Boneyard Tools

Counting alleles versus predicting them

Why observed allele counting and Hardy-Weinberg prediction are different steps, and how p and q connect the two in population genetics.

Two questions, two methods

Population genetics asks two related but distinct questions about a locus. The first is descriptive: given the genotypes we actually see, what are the allele frequencies right now? The second is predictive: if mating were random and no forces disturbed the pool, what genotype ratios would we expect next generation? This calculator answers only the first by counting, and mixing the two up is a common source of confusion in intro courses.

How direct counting works

Direct counting needs no assumptions at all. You tally every allele copy in the sample, treating each AA person as two A copies and each Aa person as one A and one a. Dividing each allele total by the full 2N pool gives freq A, usually written p, and freq a, written q. For 320 AA, 160 Aa and 20 aa individuals, that yields 800 A copies and 200 a copies out of 1000, so p is 0.8 and q is 0.2.

Where p and q lead next

Once you have p and q, the Hardy-Weinberg principle predicts the genotype frequencies you would expect under equilibrium: p squared for AA, 2pq for Aa and q squared for aa. With p at 0.8 and q at 0.2 that predicts 0.64 AA, 0.32 Aa and 0.04 aa, which for 500 people is 320, 160 and 20. In this particular sample the observed and expected counts match, but real populations often differ.

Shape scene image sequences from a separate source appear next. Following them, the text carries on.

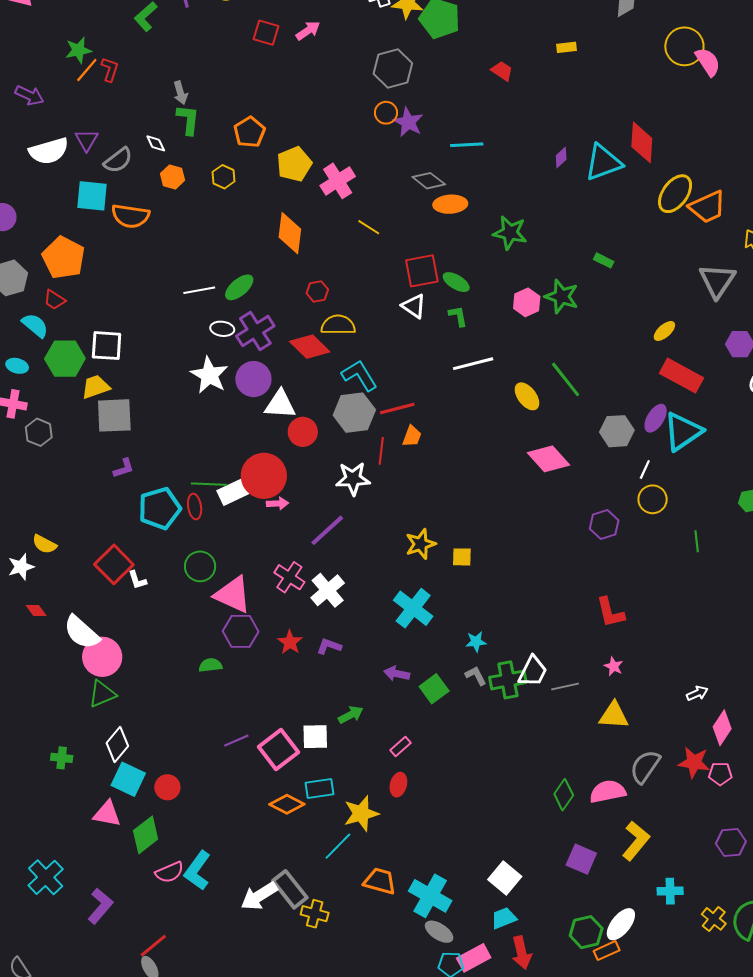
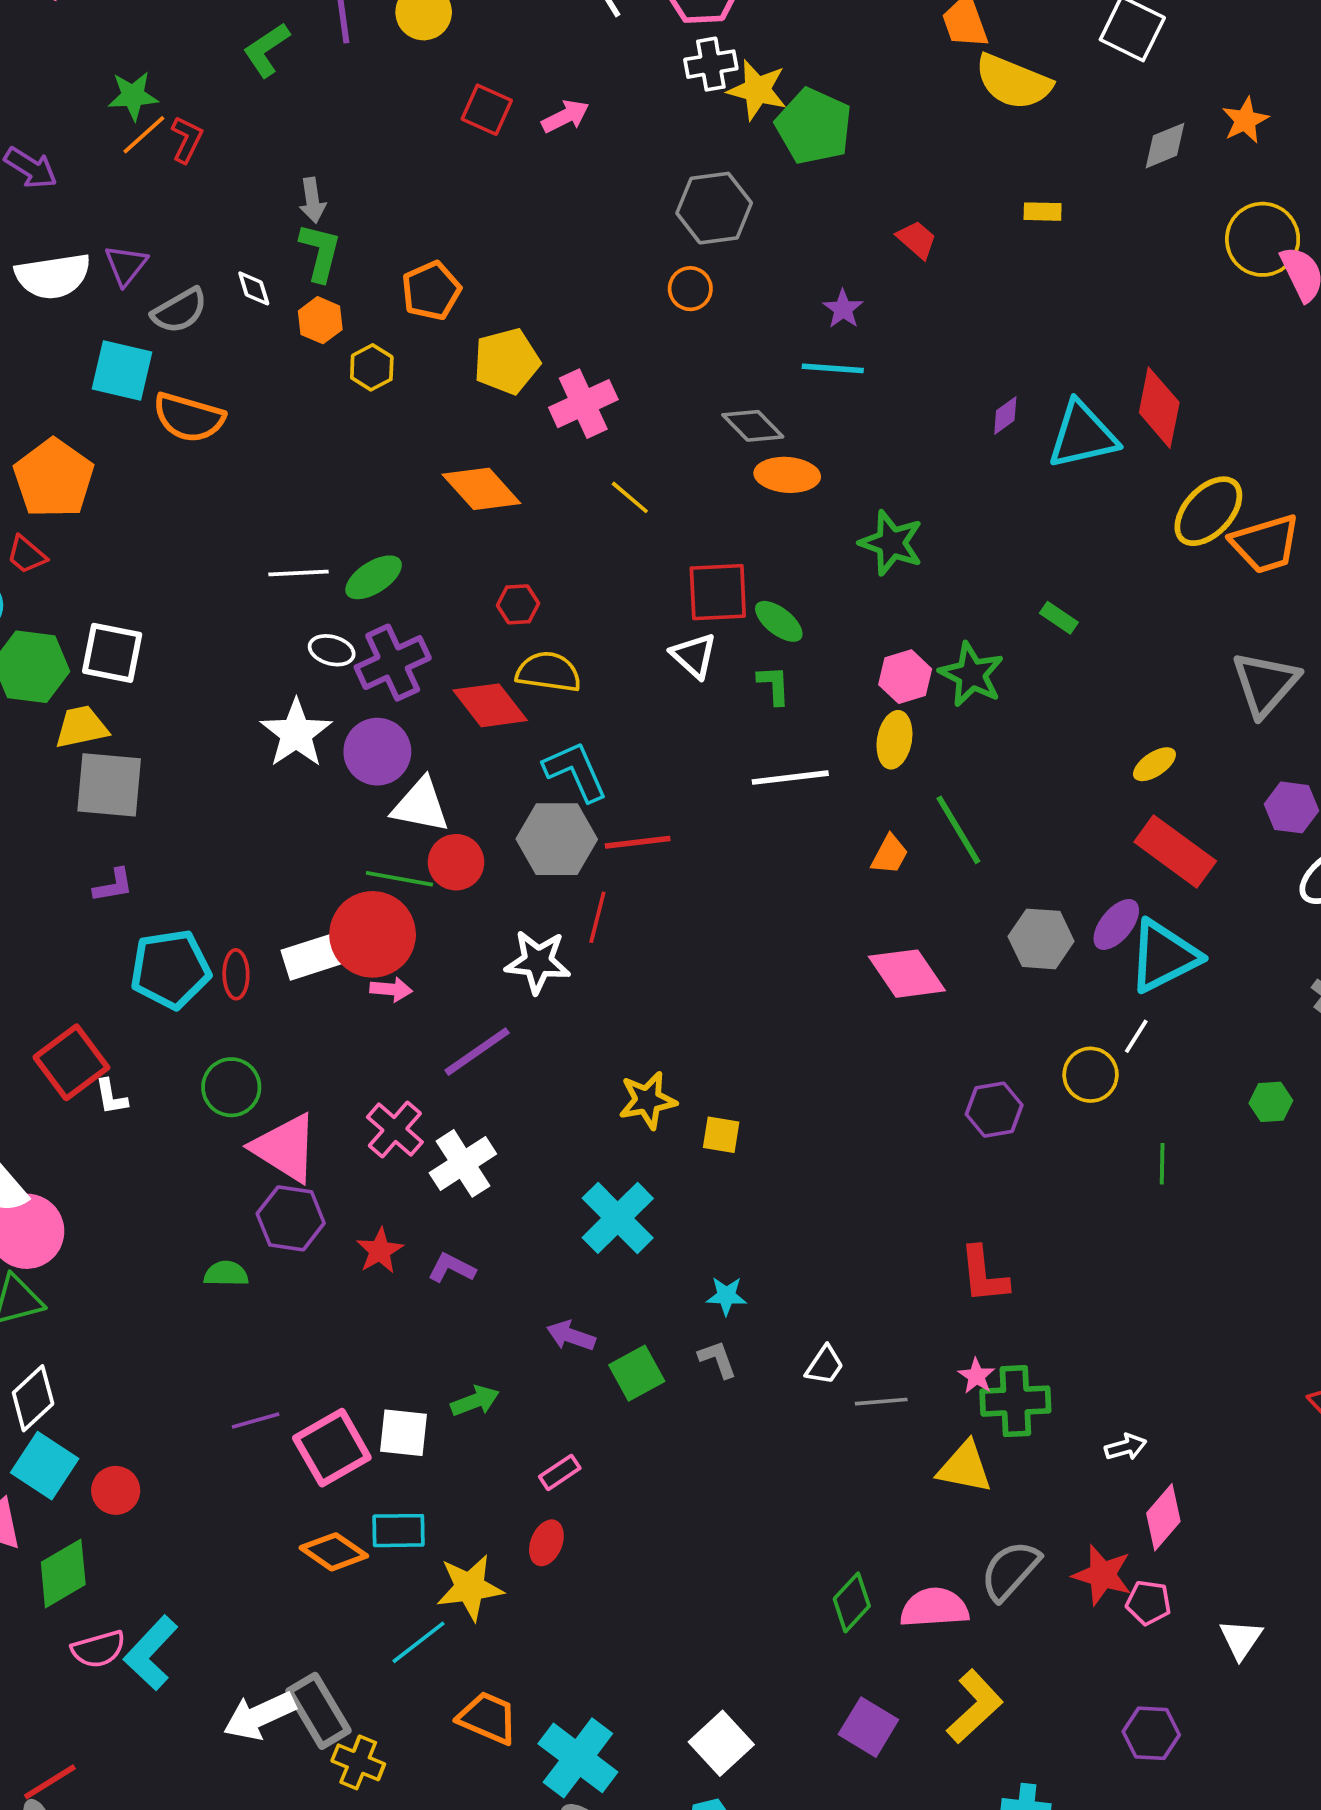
purple star: (408, 122) -> (843, 309), moved, size x0.7
orange hexagon: (173, 177) -> (320, 320), moved
orange diamond: (290, 233) -> (481, 489), turned -57
yellow ellipse: (527, 396) -> (894, 740), moved, turned 40
orange trapezoid: (412, 436) -> (890, 854), moved
white line: (645, 469) -> (1136, 1036), moved
green line: (209, 484) -> (399, 879), moved
white trapezoid: (533, 671) -> (825, 1365), size x0.7
green cross: (508, 680) -> (1015, 1401), moved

Why observed and expected can diverge

A gap between the genotypes you counted and the Hardy-Weinberg prediction is informative rather than an error. Selection, non-random mating, small population size, migration and mutation all push genotype ratios away from the idealized model. Comparing your counted frequencies against the predicted ones, often with a chi-squared test, is how researchers detect that one of those forces may be acting on the locus.

Frequently asked questions

What do p and q stand for?

By convention p is the frequency of the dominant allele A and q is the frequency of the recessive allele a. Because the two must sum to one, p plus q equals one, and the Hardy-Weinberg genotype expansion is p squared plus 2pq plus q squared.

If my counts match Hardy-Weinberg, is the population in equilibrium?

A single matching sample is consistent with equilibrium but does not prove it. Equilibrium is a statement about many generations of random mating, so one snapshot only tells you the current genotypes are not obviously disturbed.